Crunchy Mango and Avocado Salad

This colorful salad pairs Savoy and red cabbage, tender herbs, and crunchy cashews with a creamy lemon-ginger dressing.

Crunchy Mango and Avocado Salad

Jennifer Causey / Food Styling by Margret Monroe Dickey / Prop Styling by Nidia Cueva

Total Time:
30 mins

Creamy avocado and juicy mango balance the crunch of Savoy and red cabbage in this slaw-like salad. Tender scallions, mint, cilantro, and toasted cashews play off the tangy, tahini-laced creamy lemon-ginger dressing. Acidic apple cider vinegar and lemon juice join forces in the dressing to balance the earthy tahini, sweet honey, and pungent fresh ginger.
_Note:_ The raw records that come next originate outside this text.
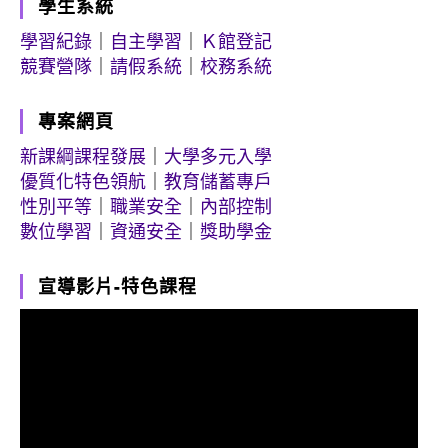
學生系統
學習紀錄
｜
自主學習
｜
Ｋ館登記
競賽營隊
｜
請假系統
｜
校務系統
專案網頁
新課綱課程發展
｜
大學多元入學
優質化特色領航
｜
教育儲蓄專戶
性別平等
｜
職業安全
｜
內部控制
數位學習
｜
資通安全
｜
獎助學金
宣導影片-特色課程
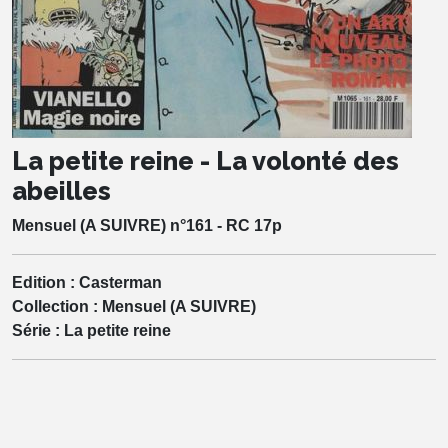
La petite reine - La volonté des
abeilles
Mensuel (A SUIVRE) n°161 - RC 17p
Edition :
Casterman
Collection :
Mensuel (A SUIVRE)
Série :
La petite reine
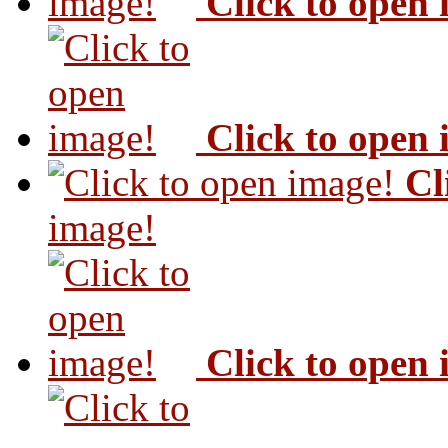
Click to open
Click to open
Cl
image!
Click to open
The ruffled texture of mild, sweet Savoy cabbage leaves makes it perfect for trapping the flavor-packed dressing. Use a mandoline or a sharp chef’s knife to thinly shred the cabbage for delicate and crunchy ribbons. For a more substantial meal, top the salad with grilled chicken or shrimp.


Creamy Lemon-Ginger Dressing

  • 2 tablespoons tahini

  • 2 tablespoons fresh lemon juice (from 1 lemon)
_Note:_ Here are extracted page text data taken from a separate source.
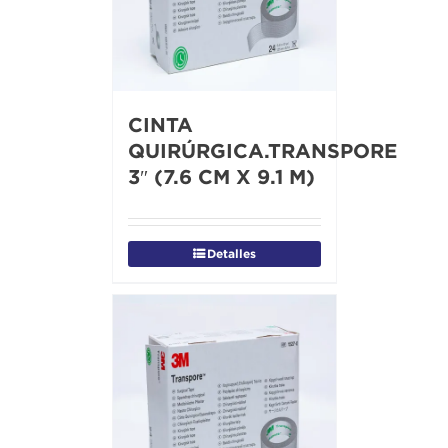
CINTA
QUIRÚRGICA.TRANSPORE
3″ (7.6 CM X 9.1 M)
Detalles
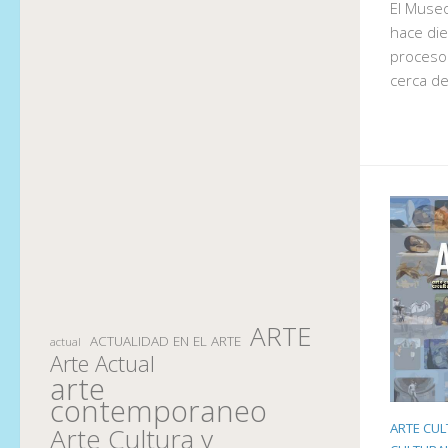
El Muse
hace die
proceso
cerca d
ARTE
ACTUALIDAD EN EL ARTE
actual
Arte Actual
arte
contemporaneo
ARTE CUL
Arte Cultura y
  • 2 tablespoons avocado oil

  • 1 tablespoon apple cider vinegar

  • 2 teaspoons tamari

  • 2 teaspoons minced peeled fresh ginger, plus more to taste

  • 1 teaspoon honey

  • 1/2 teaspoon garlic powder


  • 6 cups shredded Savoy cabbage (from 1 small [1 1/2-pound] cabbage) 

  • 3 cups shredded red cabbage (from 1 small [1 1/2-pound] cabbage) 
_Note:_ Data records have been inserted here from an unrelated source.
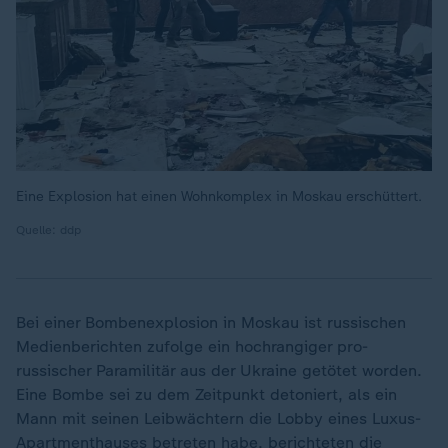
Eine Explosion hat einen Wohnkomplex in Moskau erschüttert.
Quelle: ddp
Bei einer Bombenexplosion in Moskau ist russischen
Medienberichten zufolge ein hochrangiger pro-
russischer Paramilitär aus der Ukraine getötet worden.
Eine Bombe sei zu dem Zeitpunkt detoniert, als ein
Mann mit seinen Leibwächtern die Lobby eines Luxus-
Apartmenthauses betreten habe, berichteten die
  • 1/2 cup chopped mango (from 1 [11-ounce] mango)

  • 1/2 cup loosely packed fresh cilantro leaves, chopped, plus more for garnish

  • 1/4 cup loosely packed fresh mint leaves, chopped, plus more for garnish

  • Kosher salt, to taste

  • Cracked black pepper, to taste

  • 1 medium scallion, thinly sliced (about 2 tablespoons)

  • 1 teaspoon fresh lime juice (from 1 lime)

  • 1 medium (7-ounce) avocado, chopped (about 3/4 cup)

  • 1/2 cup unsalted cashew halves

  • Pinch of crushed red pepper

  • 1 teaspoon untoasted sesame seeds


Make the creamy lemon-ginger dressing:

  1. Combine tahini, lemon juice, oil, vinegar, tamari, ginger, honey, and garlic powder in a lidded glass jar. Process with an immersion blender until evenly combined, about 30 seconds.

Make the salad:

  1. Toss together Savoy cabbage, red cabbage, mango, cilantro, and mint in a large bowl. Season with salt and black pepper to taste; toss to combine. Add scallion and creamy lemon-ginger dressing; toss until evenly coated. Arrange on a platter.

  2. Drizzle lime juice over avocado; season with salt and black pepper to taste. Arrange avocado over cabbage mixture. Sprinkle with cashews, crushed red pepper, and sesame seeds. Garnish with additional cilantro and mint.

To Make Ahead

Dressing can be refrigerated in an airtight container up to 3 days.